It's better than that. Intel was an ARM licensee for a brief period after they acquired StrongARM from DEC and developed Xscale. If they had any vision that could have been leveraged into a best in class low power mobile platform.
Intel can sell x86 with 50-80% margin + 80-90% market share.
Or sell arm compete with TW, China ARM licensee at 10-25% margin for 5-15% market share. And you don't have any competitive advantage like Qualcom with IP on CP.
>If you're Intel CEO, how are you going to choose?
Both. There is no reason why it is one or the other. And this is not just in hindsight, I said this even before BK becomes the CEO.
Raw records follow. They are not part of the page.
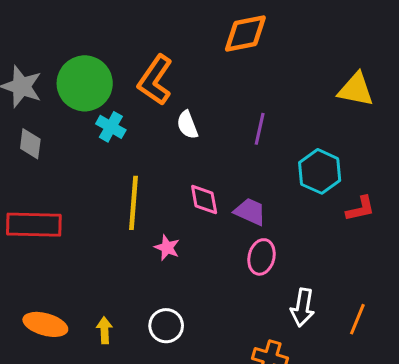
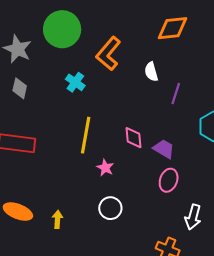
green circle: (85, 83) -> (62, 29), moved
white semicircle: (187, 125) -> (151, 72), moved
white circle: (166, 326) -> (110, 208), moved

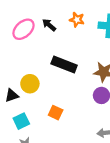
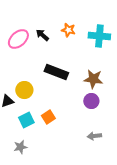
orange square: (56, 113) -> (48, 117), turned 32
cyan square: (21, 121) -> (26, 120), moved

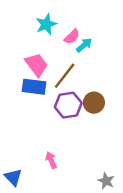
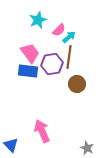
brown line: (65, 76) -> (69, 57), moved, turned -30
purple hexagon: (68, 105) -> (52, 64), moved
pink arrow: (51, 160) -> (42, 131), size x1.6

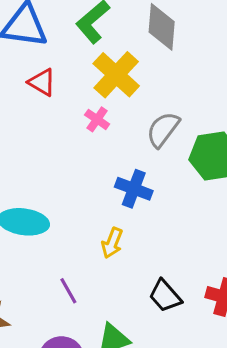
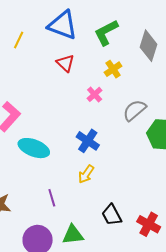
yellow cross: (116, 75) -> (113, 69), size x0.6
blue cross: (134, 189) -> (88, 141), moved

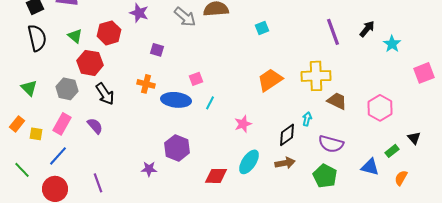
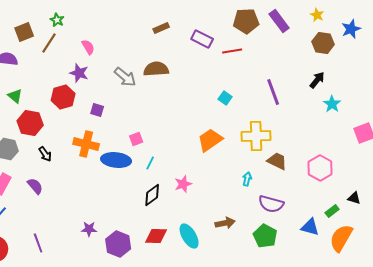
cyan square: (262, 28) -> (225, 98), moved, turned -32
black arrow: (367, 29) -> (317, 80), moved
red hexagon: (109, 33) -> (63, 97), moved
orange cross: (146, 84) -> (86, 144), size x1.4
black arrow: (105, 94) -> (45, 154), size x0.7
black diamond: (287, 135) -> (152, 195), moved
black triangle: (414, 138) -> (354, 198), turned -32
purple hexagon: (177, 148) -> (118, 244), moved
cyan ellipse: (249, 162) -> (189, 236), moved, turned -65
orange semicircle: (401, 178) -> (341, 238), size x1.8

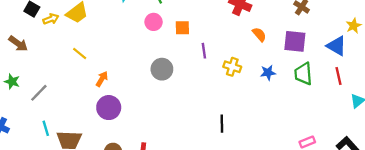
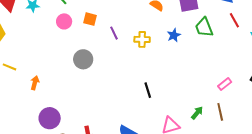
orange square: (182, 28) -> (90, 19), turned 32
purple circle: (109, 108) -> (50, 118), moved

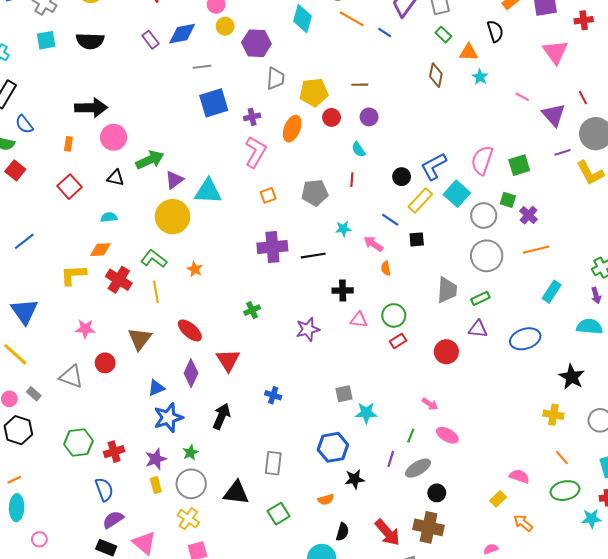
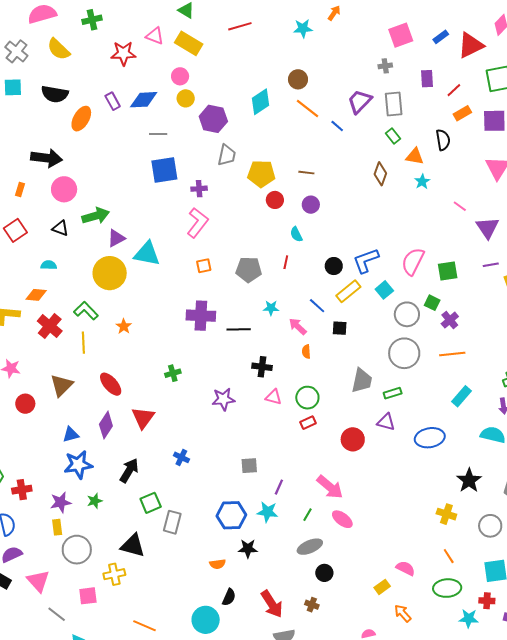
cyan diamond: (302, 19) -> (261, 102), turned 32
orange ellipse: (292, 129) -> (81, 119), moved
cyan square: (457, 194) -> (384, 290), size x0.7
pink arrow: (430, 404) -> (330, 487), size x1.8
cyan star: (366, 413) -> (267, 512), moved
purple line: (391, 459) -> (279, 487), moved
gray circle: (191, 484) -> (77, 550), moved
green square: (278, 514) -> (151, 503), moved
yellow cross: (188, 519) -> (114, 574), moved, turned 35
brown cross: (429, 527) -> (312, 605), size x0.5

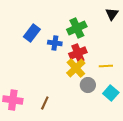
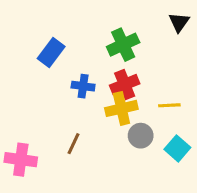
blue cross: (55, 43) -> (83, 86), moved
yellow cross: (76, 68) -> (121, 108), turned 30
brown line: (45, 103) -> (74, 144), moved

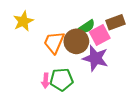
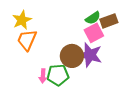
green semicircle: (87, 27) -> (93, 18), moved
brown circle: (76, 41) -> (72, 56), moved
orange trapezoid: (54, 42) -> (27, 40), moved

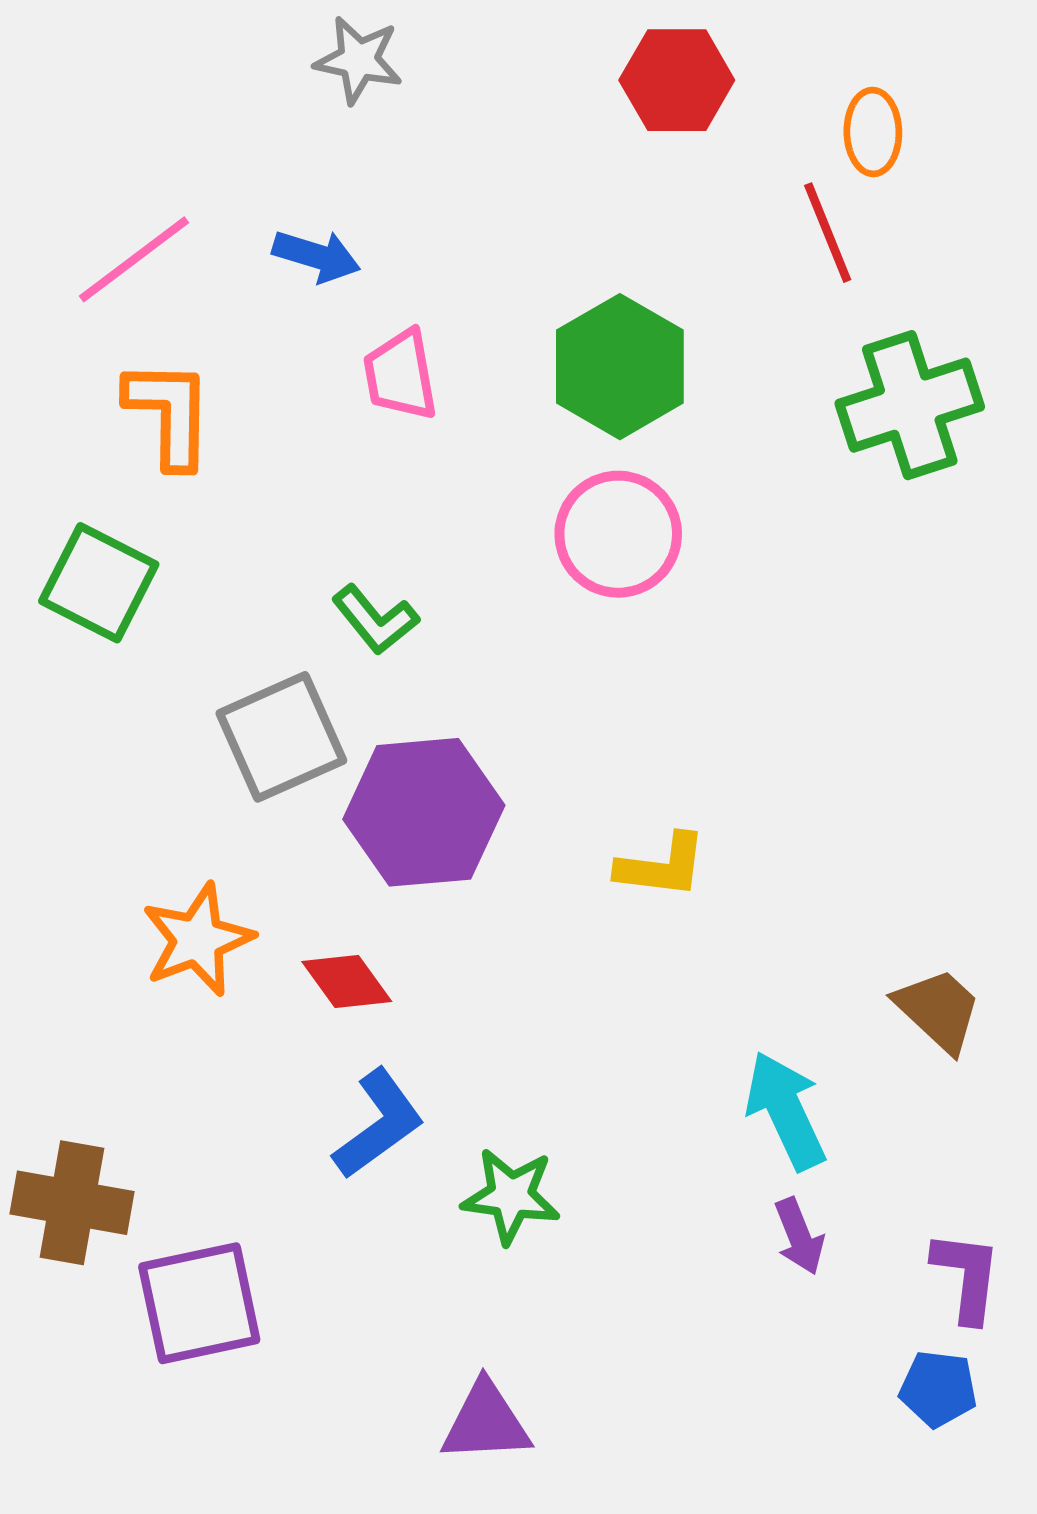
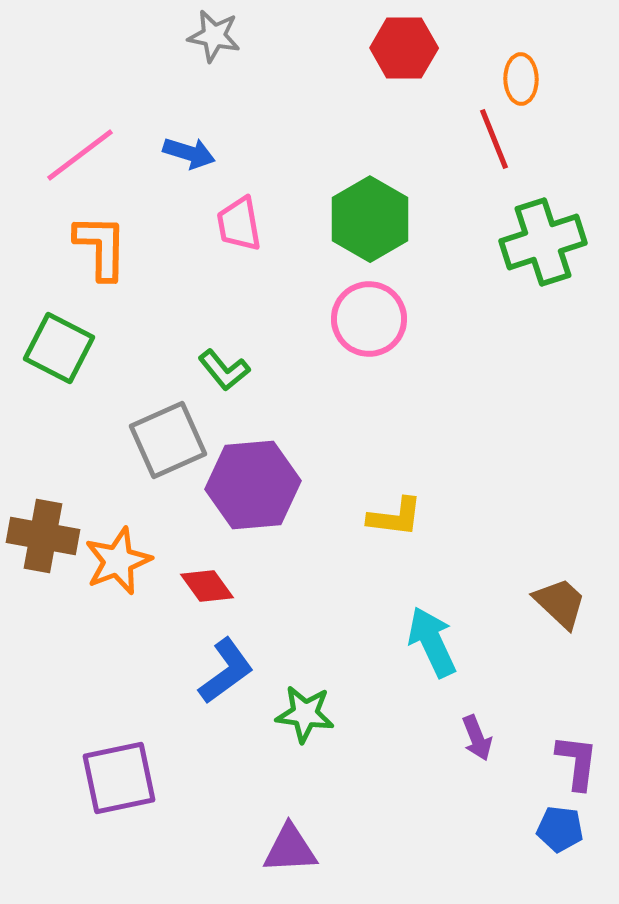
cyan arrow: (786, 1111) -> (432, 642), moved
brown cross: (72, 1203) -> (43, 536), moved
In the short term, or at leats in the terms of CEO thinking, it is the best to concentrate on the money making platform. In the longer term, this will come back and haunt them.
> Both. There is no reason why it is one or the other.
Oh, now that's just not true.
Intel fabs were at 90+% capacity (it's why they outsourced a lot of the support chips). You would have to bump an x86 in order to produce an ARM.
This is one of those Innovator's Dilemma moments. Even IF we concede that ARM will eat x86 (and I don't concede that without a lot more evidence), there is no moment where switching from making x86's makes sense until Intel is almost near death.
That is their fault for delay in the 10nm Fab not online in Israels, not building more capacity in existing Fabs, and not doing better Forecasting. All of these happened during BK's tenure.
Intel Custom Foundry was a little late, but that was 2012, they have achieved little to nothing during its 5 years of existence. The point is, if you do not have a product offering that is inside those 1.5B annual shipment of Tablet / Smartphone SoC, Modem Baseband and WiFi, at least offer to Fab those product line since Intel and x86 is not competing in that segment. Instead Samsung and TSMC got that market volume and is now able to sustain the leading edge R&D.
20 years ago they could have beat Qualcomm who was still just doing phone backends. They could have bought them too. Maximizing profit on all the things can leave exposed when you ignore emerging markets you could have been the dominant player on.